AIUTAMI A ESSERE FELICE (riproposto)
“Aiutami a essere felice”, sembrava volesse dire, mentre mi guardava con quei suoi grandi occhi da micio spaurito.
Conobbi Sara quando aveva sedici anni e frequentava la quarta classe di un istituto tecnico commerciale della mia città; le lezioni erano iniziate da un mese e mezzo e a fine ottobre mi fu assegnato l’incarico come sua insegnante di sostegno. Quell’anno l’Ufficio scolastico era in ritardo nell’assunzione dei docenti precari, capitava spesso e oramai vi ero abituata.

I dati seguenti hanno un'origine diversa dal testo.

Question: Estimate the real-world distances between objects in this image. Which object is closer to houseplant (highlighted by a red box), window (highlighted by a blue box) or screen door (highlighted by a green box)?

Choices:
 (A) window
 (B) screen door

Sin da piccola a Sara era stata diagnosticata una patologia genetica che comportava, oltre varie problematiche di natura fisica, anche un lieve deficit intellettivo, causandole ritardi nello sviluppo cognitivo. I genitori, pur consapevoli, sembravano non voler accettare del tutto la situazione.

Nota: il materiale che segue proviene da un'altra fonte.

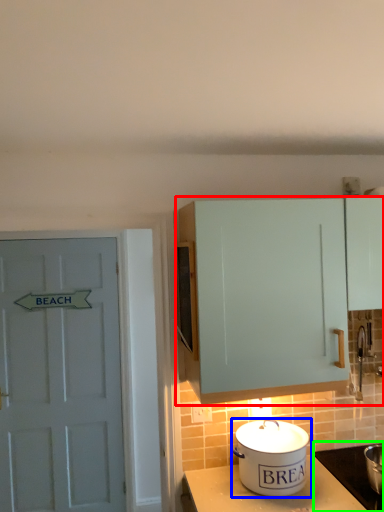 Question: Based on their relative distances, which object is nearer to cabinetry (highlighted by a red box)? Choose from kitchen appliance (highlighted by a blue box) and appliance (highlighted by a green box).

Choices:
 (A) kitchen appliance
 (B) appliance

Answer: (A)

Desideravano che la ragazza seguisse le lezioni al pari dei compagni, con lo stesso impegno e gli stessi tempi, sperando che potesse diplomarsi come i suoi coetanei; i docenti si erano resi conto dell’enorme sforzo emotivo di Sara nel mantenere i “normali” standard scolastici, pertanto proponevano alla famiglia una programmazione individualizzata e semplificata, senza però ottenere da loro il consenso. Così i suoi insegnanti si abituarono a considerarla al pari degli altri. Lei però non era come gli altri, aveva capacità ed abilità “diverse” dagli altri.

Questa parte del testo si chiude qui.